After her husband passed, I moved in to help take care of Marie in her waning years.  The bedroom I first occupied creeped me out, so I moved to the smaller one at the front of the house.  It didn't matter which bedroom I occupied, the one that I was in was always colder than the rest of the house.  With the AC not working, that was highly disconcerting.  The first bedroom always felt like there was a creature in the corner watching me, but I'd never actually see anything there.  I didn't always feel watched in the second bedroom, but the appearance of a particularly strange swirl in the wood paneling of the bedroom door scared the everliving shit out of a lot of people, to include my parents.  

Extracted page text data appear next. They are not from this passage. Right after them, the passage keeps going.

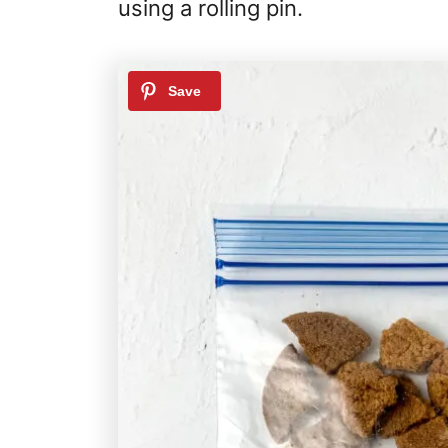
using a rolling pin.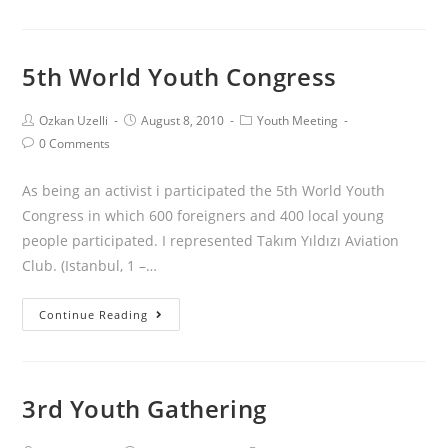
5th World Youth Congress
Ozkan Uzelli
August 8, 2010
Youth Meeting
0 Comments
As being an activist i participated the 5th World Youth
Congress in which 600 foreigners and 400 local young
people participated. I represented Takım Yıldızı Aviation
Club. (Istanbul, 1 –…
Continue Reading
3rd Youth Gathering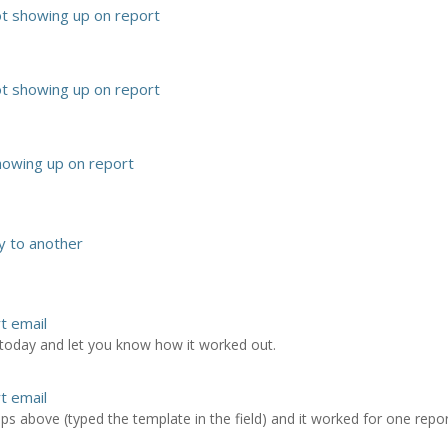
ot showing up on report
ot showing up on report
howing up on report
 to another
rt email
t today and let you know how it worked out.
rt email
ps above (typed the template in the field) and it worked for one report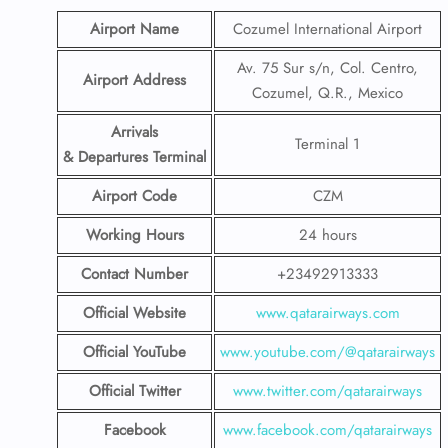
Airport Name
Cozumel International Airport
Av. 75 Sur s/n, Col. Centro,
Airport Address
Cozumel, Q.R., Mexico
Arrivals
Terminal 1
& Departures Terminal
Airport Code
CZM
Working Hours
24 hours
Contact Number
+23492913333
Official Website
www.qatarairways.com
Official YouTube
www.youtube.com/@qatarairways
Official Twitter
www.twitter.com/qatarairways
Facebook
www.facebook.com/qatarairways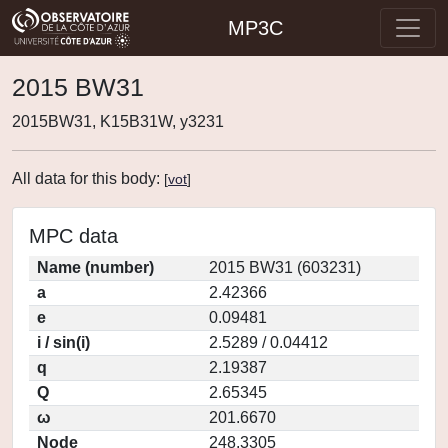
MP3C
2015 BW31
2015BW31, K15B31W, y3231
All data for this body:
[
vot
]
MPC data
Name (number)
2015 BW31 (603231)
a
2.42366
e
0.09481
i / sin(i)
2.5289 / 0.04412
q
2.19387
Q
2.65345
ω
201.6670
Node
248.3305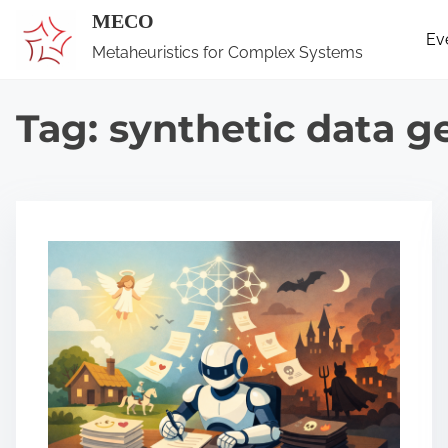
S
MECO
Ev
k
Metaheuristics for Complex Systems
i
p
Tag:
synthetic data g
t
o
c
o
n
t
e
n
t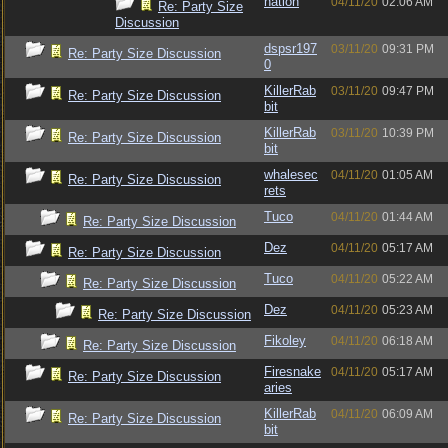
nation
04/11/20
02:06 AM
Re: Party Size
Discussion
dspsr197
03/11/20
09:31 PM
Re: Party Size Discussion
0
KillerRab
03/11/20
09:47 PM
Re: Party Size Discussion
bit
KillerRab
03/11/20
10:39 PM
Re: Party Size Discussion
bit
whalesec
04/11/20
01:05 AM
Re: Party Size Discussion
rets
Tuco
04/11/20
01:44 AM
Re: Party Size Discussion
Dez
04/11/20
05:17 AM
Re: Party Size Discussion
Tuco
04/11/20
05:22 AM
Re: Party Size Discussion
Dez
04/11/20
05:23 AM
Re: Party Size Discussion
Fikoley
04/11/20
06:18 AM
Re: Party Size Discussion
Firesnake
04/11/20
05:17 AM
Re: Party Size Discussion
aries
KillerRab
04/11/20
06:09 AM
Re: Party Size Discussion
bit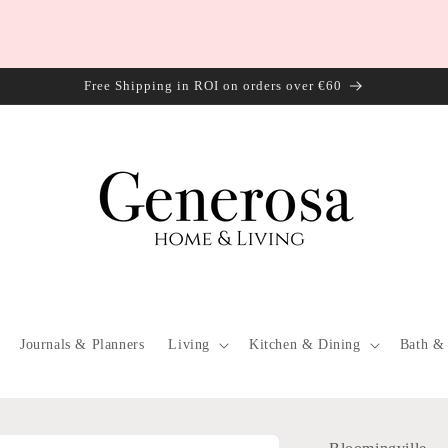
Free Shipping in ROI on orders over €60
Journals & Planners
Living
Kitchen & Dining
Bath &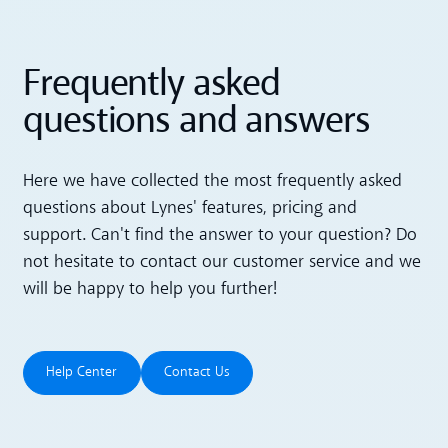
Frequently asked
questions and answers
Here we have collected the most frequently asked
questions about Lynes' features, pricing and
support. Can't find the answer to your question? Do
not hesitate to contact our customer service and we
will be happy to help you further!
Help Center
Contact Us
Help Center
Contact Us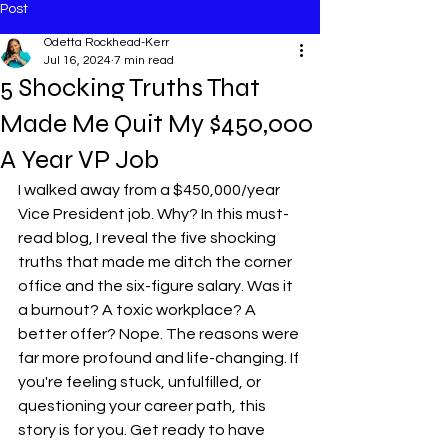
Post
Odetta Rockhead-Kerr
Jul 16, 2024
7 min read
5 Shocking Truths That
Made Me Quit My $450,000
A Year VP Job
I walked away from a $450,000/year 
Vice President job. Why? In this must-
read blog, I reveal the five shocking 
truths that made me ditch the corner 
office and the six-figure salary. Was it 
a burnout? A toxic workplace? A 
better offer? Nope. The reasons were 
far more profound and life-changing. If 
you're feeling stuck, unfulfilled, or 
questioning your career path, this 
story is for you. Get ready to have 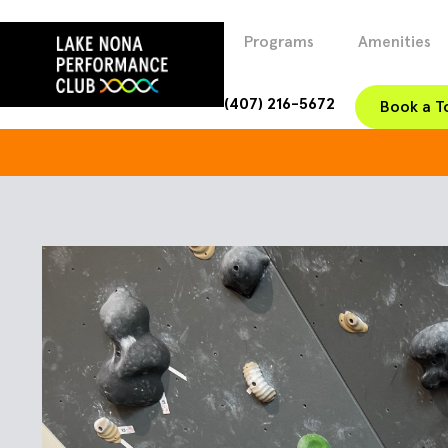
Programs
Amenities
(407) 216-5672
Book a T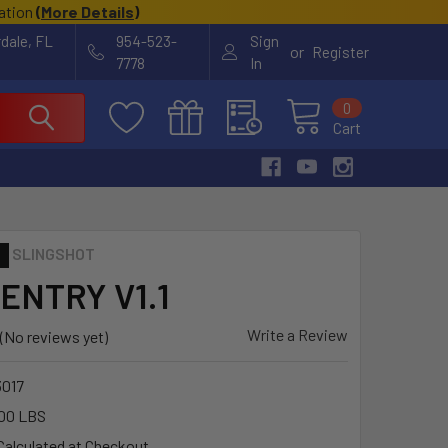
cation
(
More Details
)
rdale, FL
954-523-
Sign
or
Register
7778
In
0
Cart
SLINGSHOT
ENTRY V1.1
Write a Review
(No reviews yet)
3017
00 LBS
Calculated at Checkout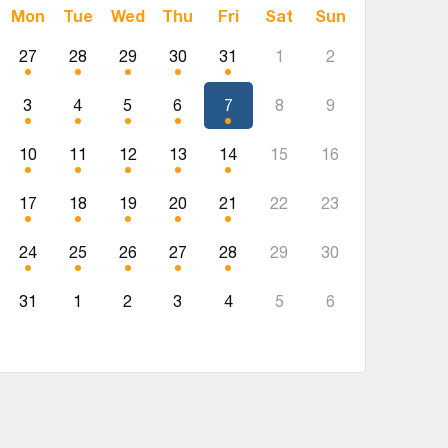
Mon
Tue
Wed
Thu
Fri
Sat
Sun
27
28
29
30
31
1
2
3
4
5
6
7
8
9
10
11
12
13
14
15
16
17
18
19
20
21
22
23
24
25
26
27
28
29
30
31
1
2
3
4
5
6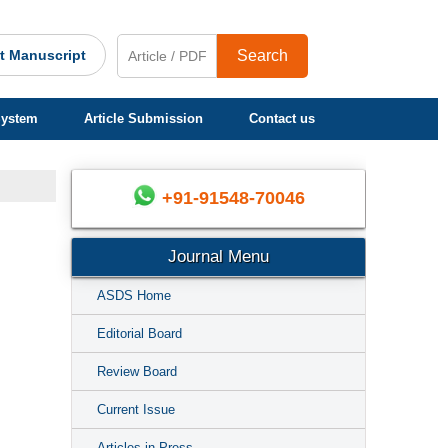
t Manuscript
Search
System
Article Submission
Contact us
+91-91548-70046
Journal Menu
ASDS Home
Editorial Board
Review Board
Current Issue
Articles in Press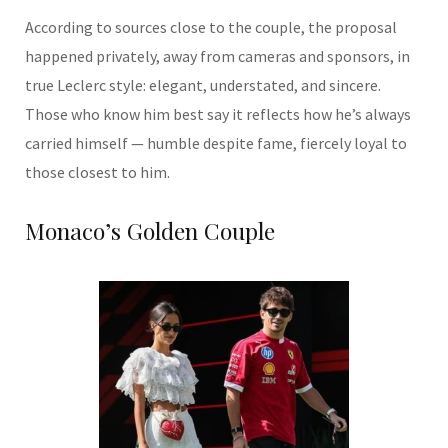
According to sources close to the couple, the proposal
happened privately, away from cameras and sponsors, in
true Leclerc style: elegant, understated, and sincere.
Those who know him best say it reflects how he’s always
carried himself — humble despite fame, fiercely loyal to
those closest to him.
Monaco’s Golden Couple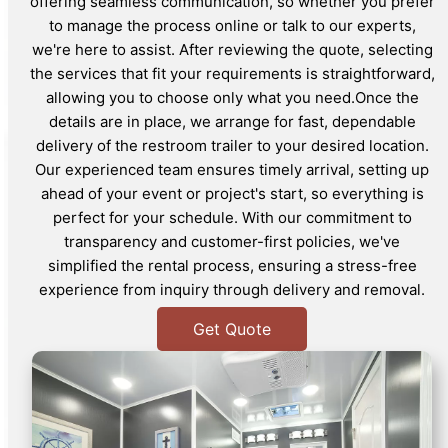
offering seamless communication, so whether you prefer
to manage the process online or talk to our experts,
we're here to assist. After reviewing the quote, selecting
the services that fit your requirements is straightforward,
allowing you to choose only what you need.Once the
details are in place, we arrange for fast, dependable
delivery of the restroom trailer to your desired location.
Our experienced team ensures timely arrival, setting up
ahead of your event or project's start, so everything is
perfect for your schedule. With our commitment to
transparency and customer-first policies, we've
simplified the rental process, ensuring a stress-free
experience from inquiry through delivery and removal.
Get Quote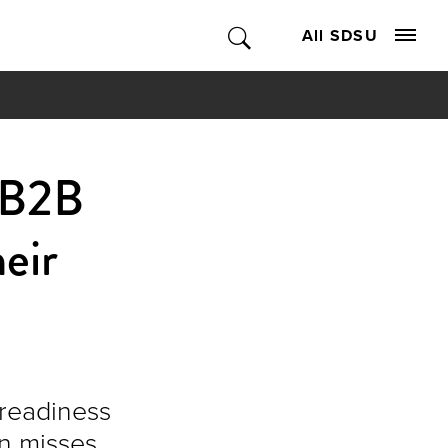
All SDSU
 B2B
heir
 readiness
n misses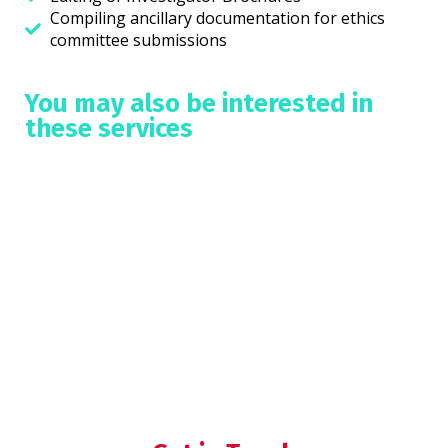
Compiling ancillary documentation for ethics
committee submissions
You may also be interested in
these services
Medical Writing
Data analysis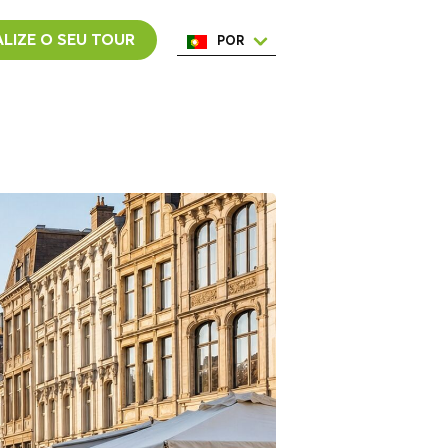
LIZE O SEU TOUR
POR
ENG
ESP
ITA
NED
FRA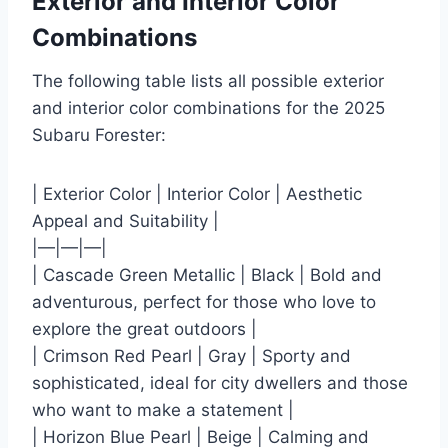
Exterior and Interior Color
Combinations
The following table lists all possible exterior
and interior color combinations for the 2025
Subaru Forester:
| Exterior Color | Interior Color | Aesthetic
Appeal and Suitability |
|—|—|—|
| Cascade Green Metallic | Black | Bold and
adventurous, perfect for those who love to
explore the great outdoors |
| Crimson Red Pearl | Gray | Sporty and
sophisticated, ideal for city dwellers and those
who want to make a statement |
| Horizon Blue Pearl | Beige | Calming and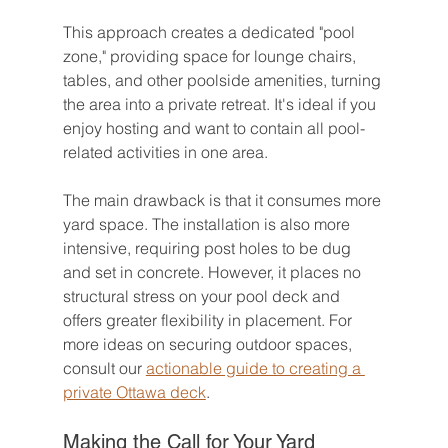
This approach creates a dedicated "pool 
zone," providing space for lounge chairs, 
tables, and other poolside amenities, turning 
the area into a private retreat. It's ideal if you 
enjoy hosting and want to contain all pool-
related activities in one area.
The main drawback is that it consumes more 
yard space. The installation is also more 
intensive, requiring post holes to be dug 
and set in concrete. However, it places no 
structural stress on your pool deck and 
offers greater flexibility in placement. For 
more ideas on securing outdoor spaces, 
consult our 
actionable guide to creating a 
private Ottawa deck
.
Making the Call for Your Yard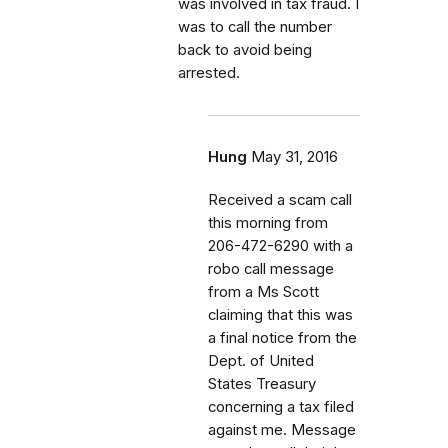
was involved in tax fraud. I
was to call the number
back to avoid being
arrested.
Hung
May 31, 2016
Received a scam call
this morning from
206-472-6290 with a
robo call message
from a Ms Scott
claiming that this was
a final notice from the
Dept. of United
States Treasury
concerning a tax filed
against me. Message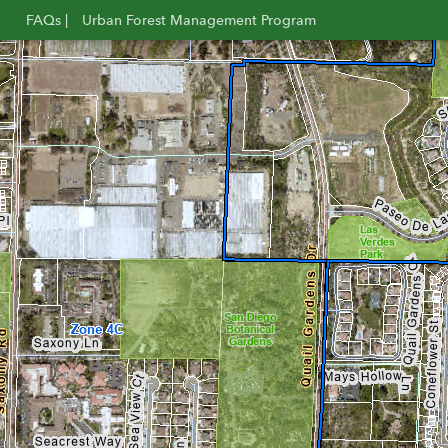
FAQs |
Urban Forest Management Program
Opens
Opens
in
in
new
new
window
window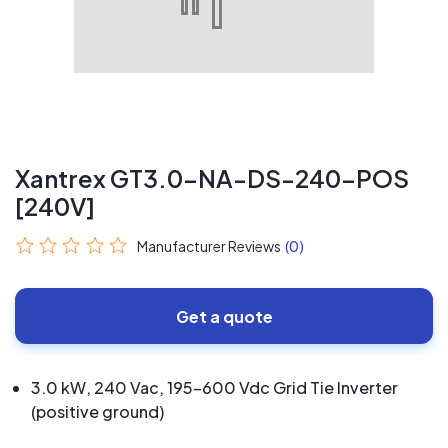
Xantrex GT3.0-NA-DS-240-POS
[240V]
Manufacturer Reviews
(0)
Get a quote
3.0 kW, 240 Vac, 195-600 Vdc Grid Tie Inverter
(positive ground)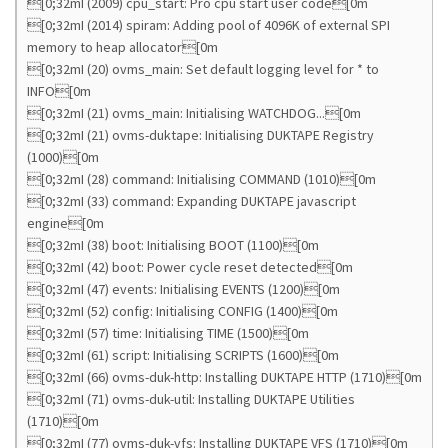
[0;32mI (2009) cpu_start: Pro cpu start user code[0m
[0;32mI (2014) spiram: Adding pool of 4096K of external SPI
memory to heap allocator[0m
[0;32mI (20) ovms_main: Set default logging level for * to
INFO[0m
[0;32mI (21) ovms_main: Initialising WATCHDOG...[0m
[0;32mI (21) ovms-duktape: Initialising DUKTAPE Registry
(1000)[0m
[0;32mI (28) command: Initialising COMMAND (1010)[0m
[0;32mI (33) command: Expanding DUKTAPE javascript
engine[0m
[0;32mI (38) boot: Initialising BOOT (1100)[0m
[0;32mI (42) boot: Power cycle reset detected[0m
[0;32mI (47) events: Initialising EVENTS (1200)[0m
[0;32mI (52) config: Initialising CONFIG (1400)[0m
[0;32mI (57) time: Initialising TIME (1500)[0m
[0;32mI (61) script: Initialising SCRIPTS (1600)[0m
[0;32mI (66) ovms-duk-http: Installing DUKTAPE HTTP (1710)[0m
[0;32mI (71) ovms-duk-util: Installing DUKTAPE Utilities
(1710)[0m
[0;32mI (77) ovms-duk-vfs: Installing DUKTAPE VFS (1710)[0m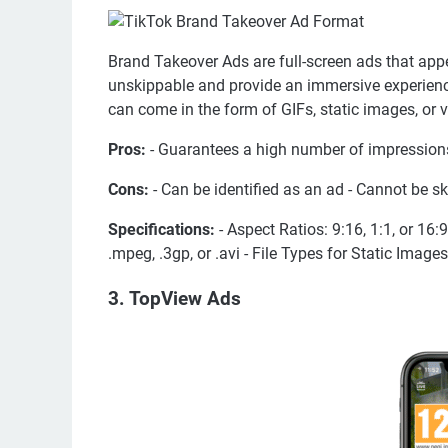
Brand Takeover Ads are full-screen ads that ap
unskippable and provide an immersive experienc
can come in the form of GIFs, static images, or 
Pros:
- Guarantees a high number of impressions
Cons:
- Can be identified as an ad - Cannot be s
Specifications:
- Aspect Ratios: 9:16, 1:1, or 16:
.mpeg, .3gp, or .avi - File Types for Static Imag
3. TopView Ads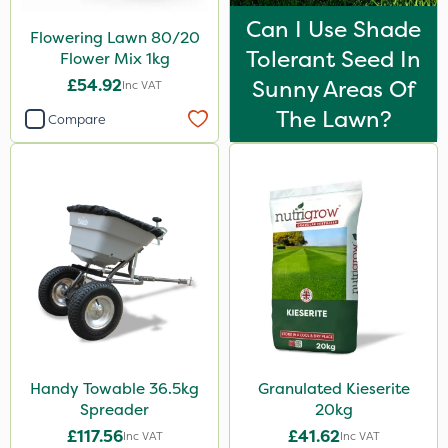
Can I Use Shade
Flowering Lawn 80/20
Tolerant Seed In
Flower Mix 1kg
£54.92
Sunny Areas Of
Inc VAT
The Lawn?
Compare
Handy Towable 36.5kg
Granulated Kieserite
Spreader
20kg
£117.56
£41.62
Inc VAT
Inc VAT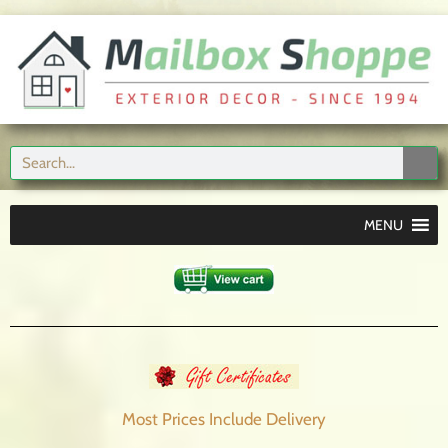
MENU
Most Prices Include
Delivery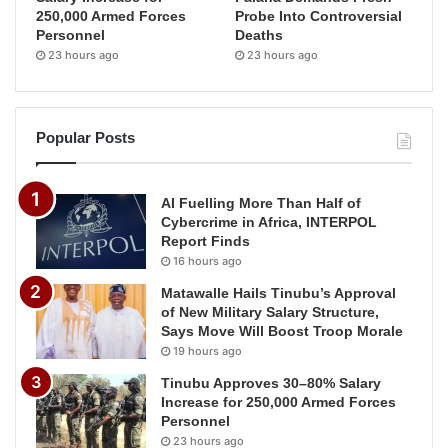
250,000 Armed Forces
Probe Into Controversial
Personnel
Deaths
23 hours ago
23 hours ago
Popular Posts
AI Fuelling More Than Half of
Cybercrime in Africa, INTERPOL
Report Finds
16 hours ago
Matawalle Hails Tinubu’s Approval
of New Military Salary Structure,
Says Move Will Boost Troop Morale
19 hours ago
Tinubu Approves 30–80% Salary
Increase for 250,000 Armed Forces
Personnel
23 hours ago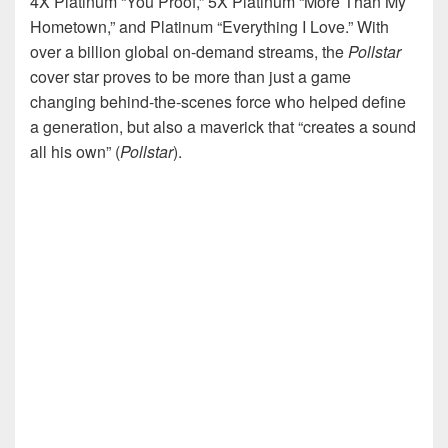
4X Platinum “You Proof,” 5X Platinum “More Than My
Hometown,” and Platinum “Everything I Love.” With
over a billion global on-demand streams, the
Pollstar
cover star proves to be more than just a game
changing behind-the-scenes force who helped define
a generation, but also a maverick that “creates a sound
all his own” (
Pollstar
).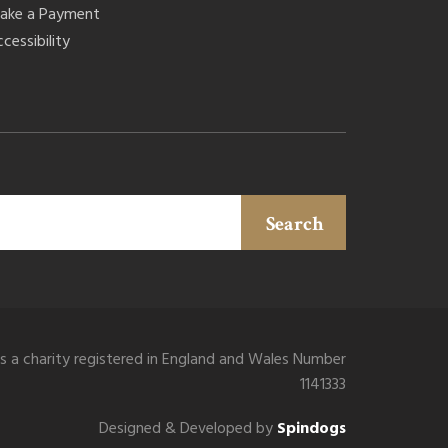
ake a Payment
cessibility
Search
is a charity registered in England and Wales Number
1141333
Designed & Developed by
Spindogs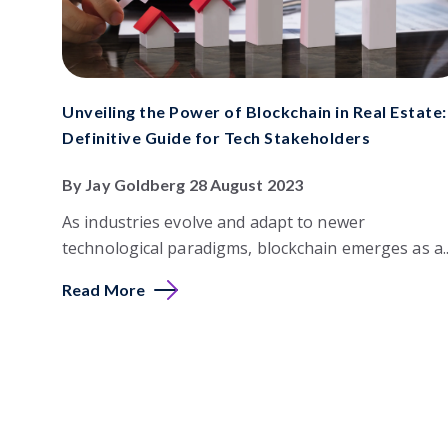
Unveiling the Power of Blockchain in Real Estate:
Definitive Guide for Tech Stakeholders
By Jay Goldberg 28 August 2023
As industries evolve and adapt to newer
technological paradigms, blockchain emerges as a..
Read More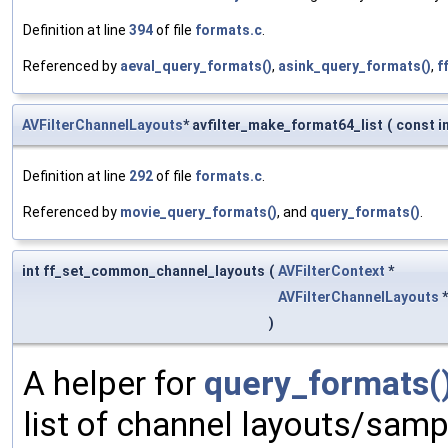
Definition at line
394
of file
formats.c
.
Referenced by
aeval_query_formats()
,
asink_query_formats()
,
f
AVFilterChannelLayouts
* avfilter_make_format64_list
(
const i
Definition at line
292
of file
formats.c
.
Referenced by
movie_query_formats()
, and
query_formats()
.
int ff_set_common_channel_layouts
(
AVFilterContext
*
AVFilterChannelLayouts
)
A helper for
query_formats(
list of channel layouts/samp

When her Alzheimer's reached the point that the level of care was more than I could provide, we were more than happy to see her stepsons take the house back over after moving her to a facility.  Let them deal with the bad juju that came with that place.


----------



## CDG (Mar 8, 2017)

SpitfireV said:


> I do not believe in ghosts. There is no evidence for them.



Agreed.  I think the feelings people get are psychologically induced.  A sort of reverse placebo effect.


----------



## Red Flag 1 (Mar 8, 2017)

.


----------



## SpitfireV (Mar 9, 2017)

CDG said:


> Agreed.  I think the feelings people get are psychologically induced.  A sort of reverse placebo effect.



Yes I agree. Ghosts, psychics, etc, no scientific evidence.


----------



## Gunz (Mar 9, 2017)

Took mom out for a beer yesterday. She says there's ghosts. She says she heard my dad's voice calling her name several times after he died. She says her friend Mrs Castagno saw the Virgin Mary.

Mom don't lie.


----------



## Dame (Mar 10, 2017)

Ocoka One said:


> Took mom out for a beer yesterday. She says there's ghosts. She says she heard my dad's voice calling her name several times after he died. She says her friend Mrs Castagno saw the Virgin Mary.
> Mom don't lie.



It happens. 
(He prolly couldn't find his socks in the hereafter. I hate when that happens.)


----------